By association they then get pulled into this apartheid-styled tactic that racists use to prevent people from engaging in a genuine social dialogue that can help South Africa address the power dynamics of racism and social inequalities.

Indignant whining about the content of the letter and its implications served to circumvent any meaningful debate around entrenched white supremacy and its impact on the black collective.

Is it not true that the highest individual and collective earners in the South African economy are still the minority white males? Is it not true that those who still have access to prime land, the best medical care, schools, housing, sports and recreational facilities remain largely white … followed by the minority black elite?

Why is it when the habitual racist stereotyping of indigenous Africans occurs, this group of black people don’t protest about the lack of human rights and dignity for their fellow black South African? Yet, we often witness their eagerness to defend white attitudes whose negative impact on social cohesion they appear to be oblivious to.
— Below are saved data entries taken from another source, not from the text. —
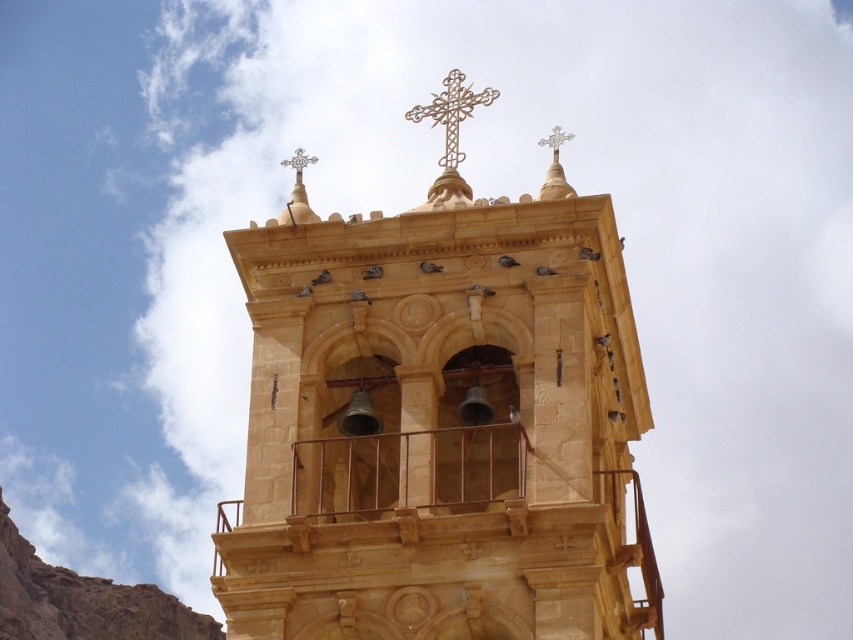 Is point (457, 122) positioned in front of point (297, 160)?

That is False.

Where is `gold textured cross at upper center`? gold textured cross at upper center is located at coordinates (451, 113).

Is metallic cross at upper center closer to camera compared to silver metallic cross at upper center?

No, metallic cross at upper center is further to the viewer.

Can you confirm if metallic cross at upper center is positioned below silver metallic cross at upper center?

Correct, metallic cross at upper center is located below silver metallic cross at upper center.

Where is `metallic cross at upper center`? The height and width of the screenshot is (640, 853). metallic cross at upper center is located at coordinates (299, 163).

Locate an element on the screen. This screenshot has height=640, width=853. metallic cross at upper center is located at coordinates (299, 163).

Is point (520, 312) positioned after point (306, 161)?

That is False.

Between golden stone church at center and metallic cross at upper center, which one appears on the right side from the viewer's perspective?

golden stone church at center is more to the right.

Is point (495, 284) farther from camera compared to point (289, 164)?

That is False.

The height and width of the screenshot is (640, 853). Identify the location of golden stone church at center. (439, 426). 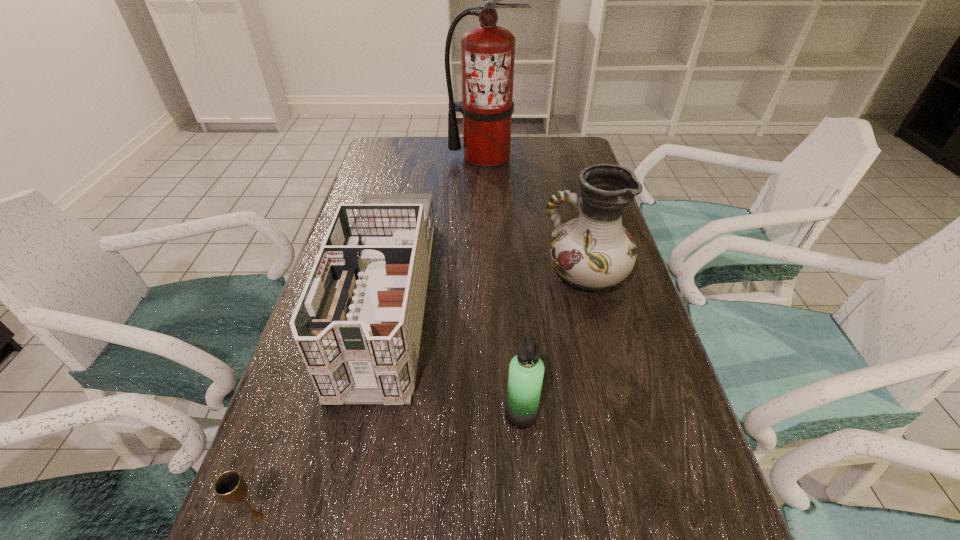 This screenshot has width=960, height=540. Find the location of `vacant space located 0.320m on the back of the thermos bottle`. vacant space located 0.320m on the back of the thermos bottle is located at coordinates (512, 285).

You are a GUI agent. You are given a task and a screenshot of the screen. Output one action in this format:
    pyautogui.click(x=<x>, y=<y>)
    Task: Click on the vacant position located 0.120m at the entrance of the fourth object from right to left
    Image resolution: width=960 pixels, height=540 pixels.
    Given the screenshot: What is the action you would take?
    pyautogui.click(x=348, y=475)

You are a GUI agent. You are given a task and a screenshot of the screen. Output one action in this format:
    pyautogui.click(x=<x>, y=<y>)
    Task: Click on the vacant area situated on the back of the nearest object
    Image resolution: width=960 pixels, height=540 pixels.
    Given the screenshot: What is the action you would take?
    pyautogui.click(x=276, y=462)

Where is `object at the far edge`? The image size is (960, 540). object at the far edge is located at coordinates (487, 51).

The height and width of the screenshot is (540, 960). In order to click on dollhouse that is positioned at the left edge in this screenshot , I will do `click(358, 322)`.

Locate an element on the screen. chalice at the left edge is located at coordinates (231, 487).

Where is `object that is at the right edge`? The image size is (960, 540). object that is at the right edge is located at coordinates (592, 253).

The height and width of the screenshot is (540, 960). What are the coordinates of `vacant space at the far edge` in the screenshot? It's located at (516, 157).

In the image, there is a desktop. What are the coordinates of `free region at the left edge` in the screenshot? It's located at (281, 511).

In the image, there is a desktop. Identify the location of vacant area at the right edge. (668, 434). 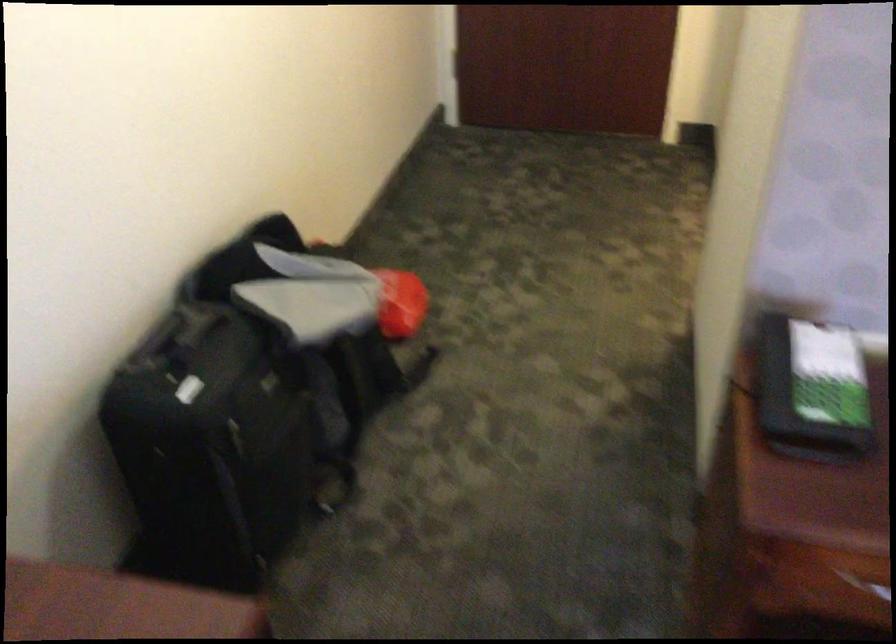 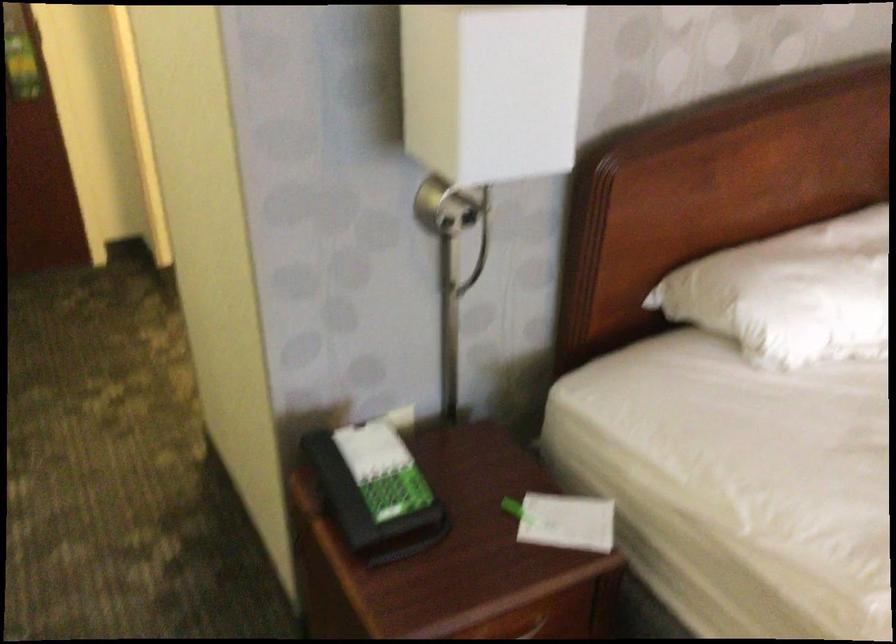 Question: The first image is from the beginning of the video and the second image is from the end. How did the camera likely rotate when shooting the video?

Choices:
 (A) Left
 (B) Right
 (C) Up
 (D) Down

Answer: (B) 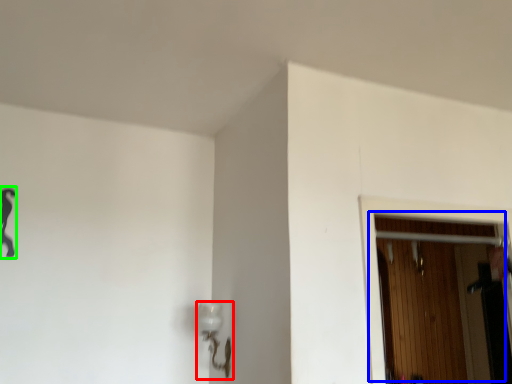 Question: Which is nearer to the lamp (highlighted by a red box)? door (highlighted by a blue box) or woman (highlighted by a green box).

Choices:
 (A) door
 (B) woman

Answer: (B) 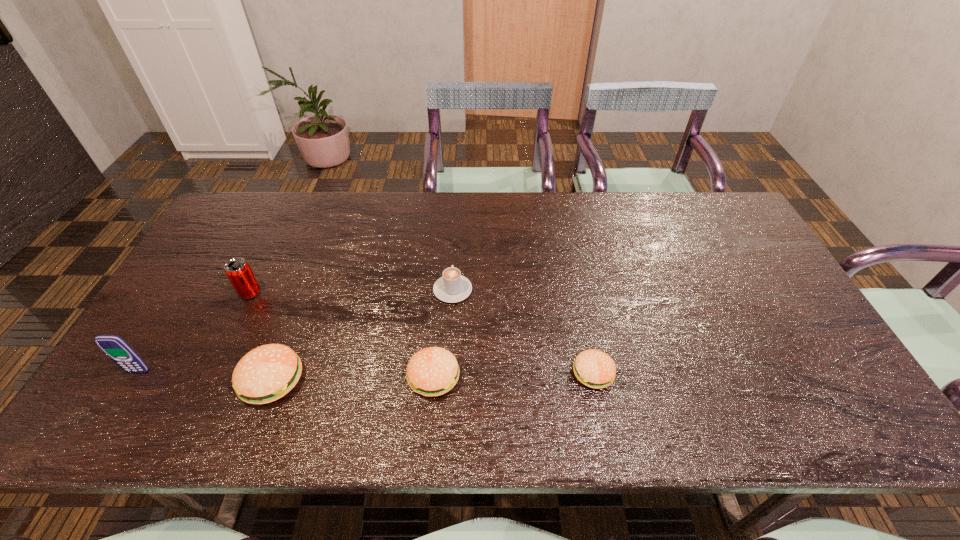 Locate an element on the screen. This screenshot has width=960, height=540. free region located 0.270m on the left of the second patty from right to left is located at coordinates (x=295, y=377).

Locate an element on the screen. The image size is (960, 540). vacant position located 0.400m on the back of the rightmost patty is located at coordinates (567, 248).

The image size is (960, 540). Find the location of `free space located 0.260m to the right of the cappuccino`. free space located 0.260m to the right of the cappuccino is located at coordinates (457, 220).

Locate an element on the screen. This screenshot has width=960, height=540. free space located to the right of the cappuccino is located at coordinates (457, 224).

You are a GUI agent. You are given a task and a screenshot of the screen. Output one action in this format:
    pyautogui.click(x=<x>, y=<y>)
    Task: Click on the vacant space situated 0.360m to the right of the cappuccino
    
    Given the screenshot: What is the action you would take?
    pyautogui.click(x=458, y=202)

Identify the location of vacant space located 0.280m on the front of the second tallest object. (203, 392).

At what (x,y) coordinates should I click in order to perform the action: click on vacant space located 0.050m on the front-facing side of the cellular telephone. Please return your answer as a coordinate pair (x, y). The width and height of the screenshot is (960, 540). Looking at the image, I should click on (126, 393).

This screenshot has width=960, height=540. In order to click on cellular telephone that is at the near edge in this screenshot , I will do `click(114, 347)`.

Identify the location of object situated at the left edge. This screenshot has width=960, height=540. [x=114, y=347].

Identify the location of object that is at the near left corner. The height and width of the screenshot is (540, 960). (114, 347). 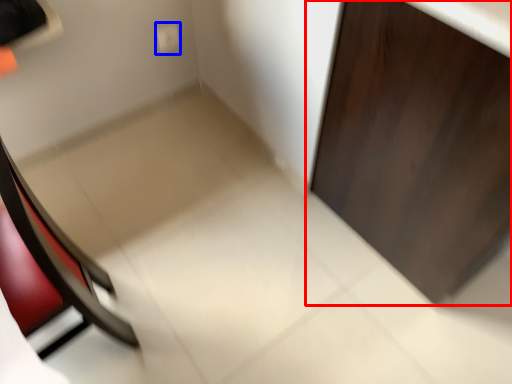 Question: Among these objects, which one is nearest to the camera, door (highlighted by a red box) or electric outlet (highlighted by a blue box)?

Choices:
 (A) door
 (B) electric outlet

Answer: (A) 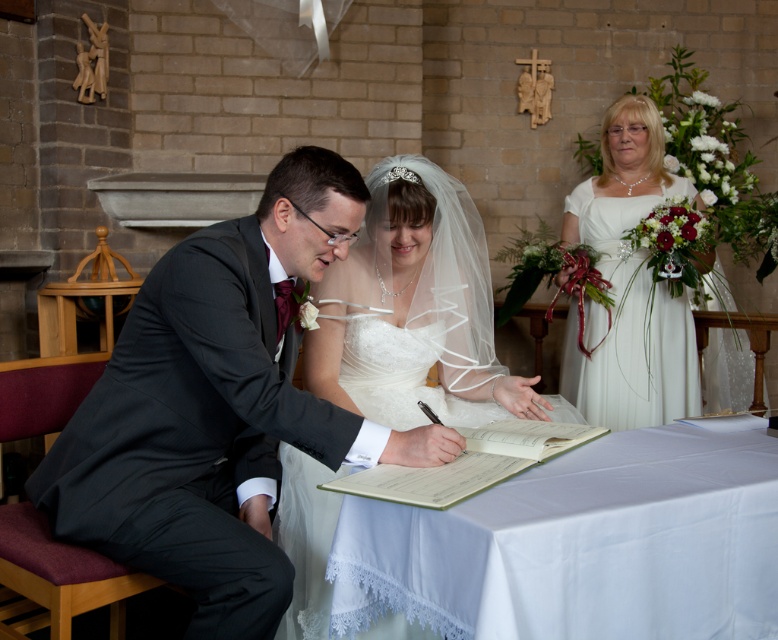 You are a photographer at a wedding and need to adjust the lighting so that both the dark gray suit at center and the white satin dress at center are equally visible. Which object requires more light adjustment? Explain why based on their positions and sizes.

The dark gray suit at center has a lesser height compared to the white satin dress at center, so it may require more light adjustment to ensure visibility since it is smaller and could be overshadowed by the taller dress.

You are a photographer positioned behind the white lace tablecloth at center and the white satin dress at right. You need to capture a closeup shot of the couple signing documents. Considering the distance between the tablecloth and the dress, will you need to adjust your camera focus to ensure both are in sharp focus?

The white lace tablecloth at center and white satin dress at right are 4.84 feet apart. To ensure both are in sharp focus, the photographer should adjust the camera focus to a point between them or use a smaller aperture for a greater depth of field. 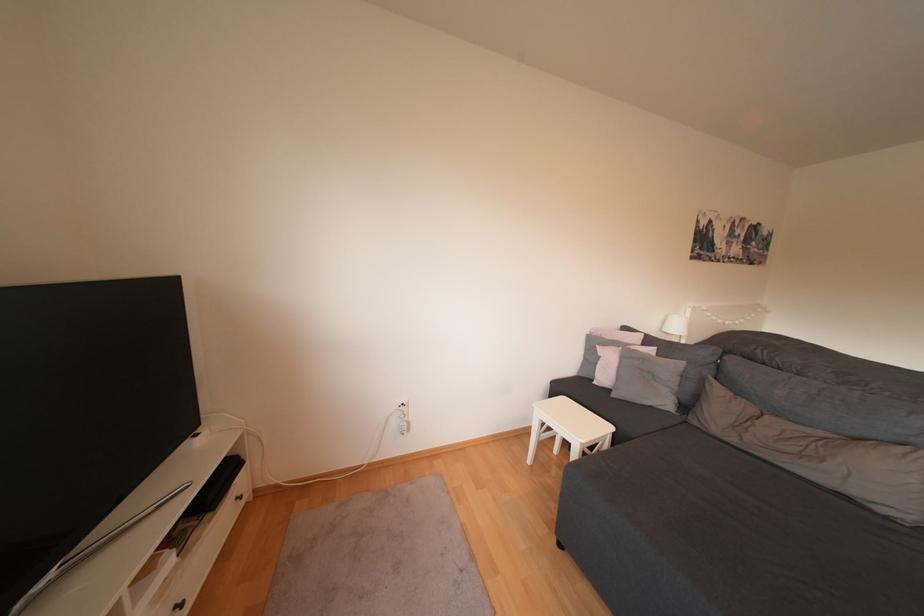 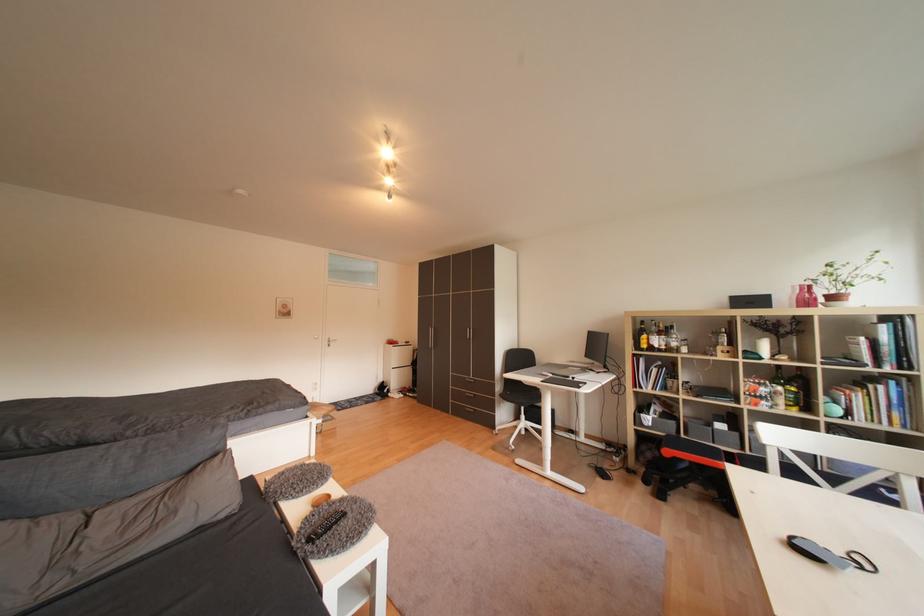 Question: The images are taken continuously from a first-person perspective. In which direction is your viewpoint rotating?

Choices:
 (A) Left
 (B) Right
 (C) Up
 (D) Down

Answer: (B) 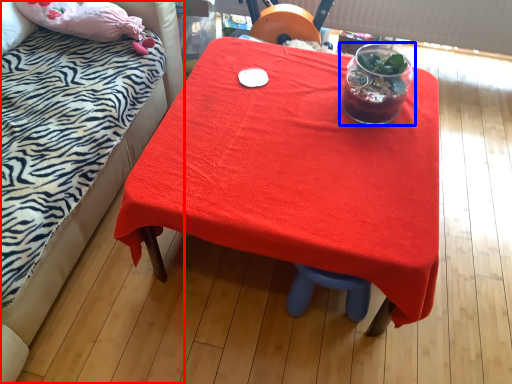 Question: Which of the following is the farthest to the observer, bed (highlighted by a red box) or tableware (highlighted by a blue box)?

Choices:
 (A) bed
 (B) tableware

Answer: (B) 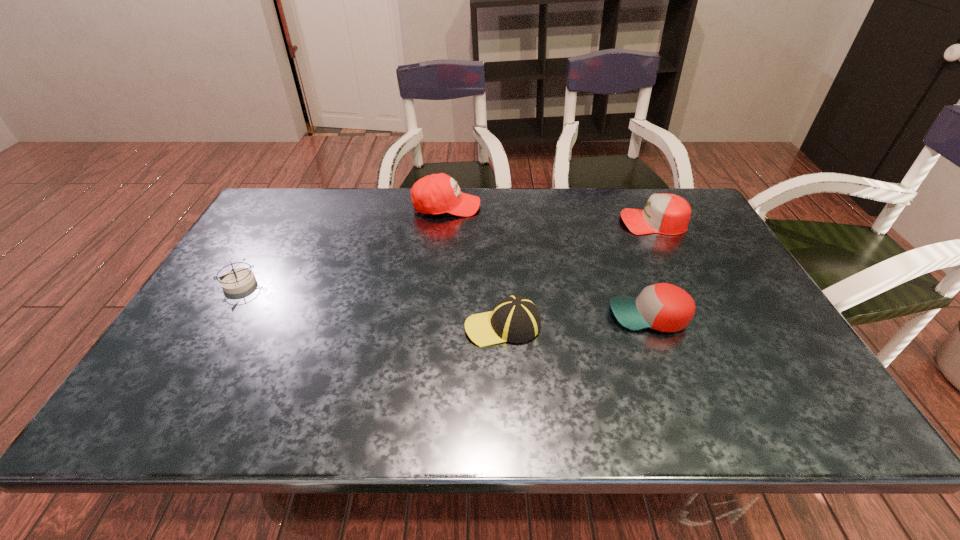 You are a GUI agent. You are given a task and a screenshot of the screen. Output one action in this format:
    pyautogui.click(x=<x>, y=<y>)
    Task: Click on the vacant space at the left edge of the desktop
    Image resolution: width=960 pixels, height=540 pixels.
    Given the screenshot: What is the action you would take?
    pyautogui.click(x=265, y=251)

The width and height of the screenshot is (960, 540). I want to click on vacant space at the right edge of the desktop, so click(733, 311).

Image resolution: width=960 pixels, height=540 pixels. In order to click on vacant space at the far left corner in this screenshot , I will do `click(295, 222)`.

Find the location of a particular element. The image size is (960, 540). free space at the far right corner of the desktop is located at coordinates (703, 221).

In order to click on vacant region between the tallest object and the third farthest object in this screenshot , I will do `click(343, 245)`.

Identify the location of object that can be found as the third closest to the compass. This screenshot has height=540, width=960. (664, 307).

Point out which object is positioned as the fourth nearest to the tallest baseball cap. Please provide its 2D coordinates. Your answer should be formatted as a tuple, i.e. [(x, y)], where the tuple contains the x and y coordinates of a point satisfying the conditions above.

[(664, 307)]

Select which baseball cap appears as the second closest to the tallest baseball cap. Please provide its 2D coordinates. Your answer should be formatted as a tuple, i.e. [(x, y)], where the tuple contains the x and y coordinates of a point satisfying the conditions above.

[(668, 214)]

Locate which baseball cap is the closest to the tallest object. Please provide its 2D coordinates. Your answer should be formatted as a tuple, i.e. [(x, y)], where the tuple contains the x and y coordinates of a point satisfying the conditions above.

[(515, 319)] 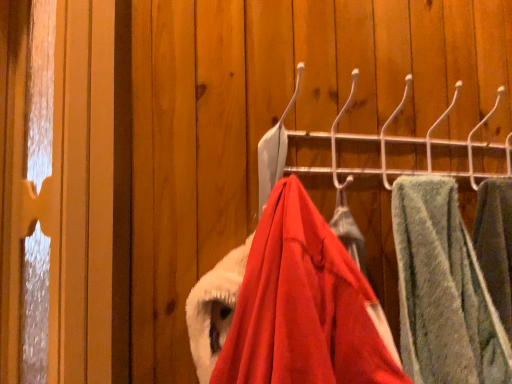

Perhaps these are the “good blacks” people once referred to as the “clever blacks”. We have regularly seen the keenness of this group to emulate racist white behavioural patterns at the expense of their own cultural history and identity.

This group of black people have become the dogmatic and regular critics of their own blackness and being.

But even more worrying in post-1990 South Africa is the upsurge of confused young black South Africans looking for meaning in an increasingly hollow and horrifying landscape of joblessness and poverty.

Preying on this group are self-styled revolutionary plagiarists who — in their enthusiasm to create self-serving public profiles — often attack other activists with vindictiveness, as witnessed in Andile Mngxitama and Athi-Nangamso Esther Nkopo’s attack of Schutte’s letter.

His display of misogyny and patriarchal gatekeeping coupled with power hunger is as bad as the sickness of whiteness, and this is what Mngxitama fails to recognise in himself.

It is unfortunate that these revolutionary plagiarists masquerade as Steve Biko reincarnations while not having imbibed a jot of Biko’s intelligence or love of the collective. These “reborns” go around distorting the interpretation of Black Consciousness and taint the good memory of Steve Biko and Malcolm X.

By quoting these great revolutionary thinkers in vain and for their own gains they are only succeeding in entrenching the political confusion and cultural wilderness of the black South African youth from which they then feed off.

The myopic attitude and views of these “Biko wannabe’s” mirror those of their white racist counterparts who go out of their way to circumvent any meaningful dialogue around race. In the end they can only pat themselves on the back for serving the white cause by stunting the South African youth’s intellectual ability to manoeuvre, negotiate and force meaningful change in an anti-black socio-political landscape.

This group of people frequently contradict themselves by weighing black people down with their regurgitated rhetoric and tedious volumes of references from the books of authors whose insight and application they fail to fully grasp.

They want to make us believe indiscriminately that all people of European descent are inherently racist; incapable of reform, humanity, distinguishing between right and wrong and devoid of all compassion. Yet they quote European intellectuals, such as Žižek, to make this point. The contradiction is startling.

Just like their racist counterparts as well as white neo-liberal academics and intellectuals, these self-appointed gate keepers of African intelligentsia think that indigenous African people are stupid and incapable of independent intelligent thought processing.

What we need are mature and experienced revolutionaries to begin meaningful and empowering political education of the youth.

The time for authentic umrabulo is now!

Sipho Singiswa, a veteran of the liberation struggle, is an ex-MK underground operative and Robben Island prisoner. He now works as a social justice activist and filmmaker and is chair of the Black Filmmakers Network.